Eamon Delaney: We should give full, not reluctant, support to EU's ban on Hezbollah
The EU is finally putting on its blacklist the militant organisation Hezbollah, the dominant force in Lebanon and a growing force for instability in the entire Middle East.
Hezbollah has launched attacks on Israel, has intervened in the Syrian civil war and has been linked to a Bulgarian bus bombing last year. The EU had to send a message. "It is good that the EU has decided to call Hezbollah what it is: a terrorist organisation," said Dutch Foreign Minister Frans Timmermans. "By dealing with the military wing of Hezbollah and freezing its assets, we are hindering its fundraising and thereby limiting its capacity to act." This is quite in contrast with the Irish position, which was to oppose such a ban. Indeed, once again, Ireland showed its soft and often confused approach to dealing with such international security issues.

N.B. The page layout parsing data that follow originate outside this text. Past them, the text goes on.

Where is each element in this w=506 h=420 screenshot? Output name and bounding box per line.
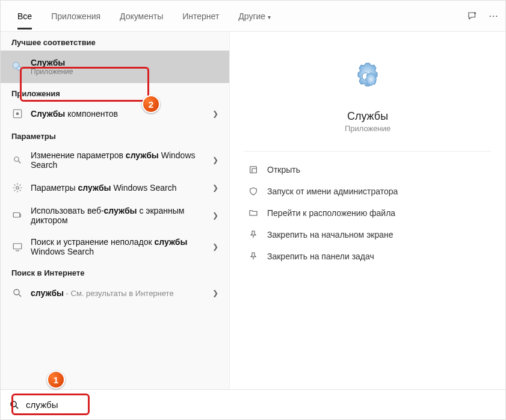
chevron-right-icon: ❯ xyxy=(212,242,218,251)
search-icon xyxy=(11,287,23,299)
services-large-icon xyxy=(348,61,387,99)
search-icon xyxy=(9,400,20,410)
result-setting-3[interactable]: Использовать веб-службы с экранным дикто… xyxy=(1,200,229,231)
detail-subtitle: Приложение xyxy=(345,124,390,133)
detail-title: Службы xyxy=(347,110,388,123)
svg-point-12 xyxy=(11,401,16,407)
pin-task-icon xyxy=(248,251,259,262)
action-pin-taskbar[interactable]: Закрепить на панели задач xyxy=(244,246,491,267)
folder-icon xyxy=(248,208,259,218)
annotation-marker-1: 1 xyxy=(47,371,65,389)
svg-rect-8 xyxy=(13,244,22,249)
admin-icon xyxy=(248,186,259,197)
chevron-down-icon: ▾ xyxy=(268,14,271,20)
tab-web[interactable]: Интернет xyxy=(173,3,229,29)
result-app-components[interactable]: Службы компонентов ❯ xyxy=(1,102,229,126)
results-panel: Лучшее соответствие Службы Приложение Пр… xyxy=(1,32,229,389)
pin-start-icon xyxy=(248,229,259,240)
gear-icon xyxy=(11,182,23,194)
more-icon[interactable]: ⋯ xyxy=(489,10,498,22)
section-apps: Приложения xyxy=(1,83,229,102)
action-run-admin[interactable]: Запуск от имени администратора xyxy=(244,181,491,202)
section-settings: Параметры xyxy=(1,126,229,144)
troubleshoot-icon xyxy=(11,241,23,253)
svg-point-2 xyxy=(17,66,21,70)
svg-point-9 xyxy=(14,289,19,295)
result-setting-1[interactable]: Изменение параметров службы Windows Sear… xyxy=(1,144,229,176)
section-web: Поиск в Интернете xyxy=(1,262,229,281)
tab-docs[interactable]: Документы xyxy=(110,3,173,29)
tab-other[interactable]: Другие▾ xyxy=(229,3,280,29)
open-icon xyxy=(248,164,259,175)
result-setting-4[interactable]: Поиск и устранение неполадок службы Wind… xyxy=(1,231,229,262)
tab-all[interactable]: Все xyxy=(8,3,42,29)
action-pin-start[interactable]: Закрепить на начальном экране xyxy=(244,224,491,246)
result-best-match[interactable]: Службы Приложение xyxy=(1,51,229,83)
component-services-icon xyxy=(11,108,23,120)
result-title: Службы xyxy=(31,58,218,67)
svg-rect-7 xyxy=(13,213,20,218)
result-text-bold: Службы xyxy=(31,109,65,119)
result-setting-2[interactable]: Параметры службы Windows Search ❯ xyxy=(1,176,229,200)
chevron-right-icon: ❯ xyxy=(212,289,218,297)
search-bar xyxy=(1,389,505,419)
svg-point-0 xyxy=(474,12,476,14)
chevron-right-icon: ❯ xyxy=(212,110,218,118)
svg-point-6 xyxy=(16,187,19,190)
search-settings-icon xyxy=(11,154,23,166)
svg-point-4 xyxy=(16,113,19,116)
feedback-icon[interactable] xyxy=(467,11,478,22)
detail-panel: Службы Приложение Открыть Запуск от имен… xyxy=(229,32,505,389)
chevron-right-icon: ❯ xyxy=(212,211,218,220)
tab-apps[interactable]: Приложения xyxy=(42,3,110,29)
result-web-search[interactable]: службы - См. результаты в Интернете ❯ xyxy=(1,281,229,305)
filter-tabs: Все Приложения Документы Интернет Другие… xyxy=(1,1,505,32)
result-subtitle: Приложение xyxy=(31,67,218,76)
section-best-match: Лучшее соответствие xyxy=(1,32,229,51)
search-input[interactable] xyxy=(26,400,497,410)
svg-point-5 xyxy=(14,157,19,162)
annotation-marker-2: 2 xyxy=(142,95,160,113)
result-text-rest: компонентов xyxy=(65,109,118,119)
action-file-location[interactable]: Перейти к расположению файла xyxy=(244,202,491,224)
narrator-icon xyxy=(11,209,23,221)
action-open[interactable]: Открыть xyxy=(244,159,491,181)
chevron-right-icon: ❯ xyxy=(212,156,218,164)
services-icon xyxy=(11,61,23,73)
chevron-right-icon: ❯ xyxy=(212,184,218,192)
svg-rect-11 xyxy=(250,167,257,173)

The rationale of Foreign Minister Eamon Gilmore was that a ban on Hezbollah could create more instability and endanger Irish UN peacekeepers in the Lebanon, a strangely restrictive approach. His thinking was also influenced by experience of the Northern Ireland peace process and bringing the IRA in from the cold. The fear was that blacklisting Hezbollah would drive it further away, and that there was a distinction between the organisation's armed wing and its political wing, which sits in the Lebanese government and runs a whole civilian infrastructure. But Timmermans clearly believes that one wing is feeding the other.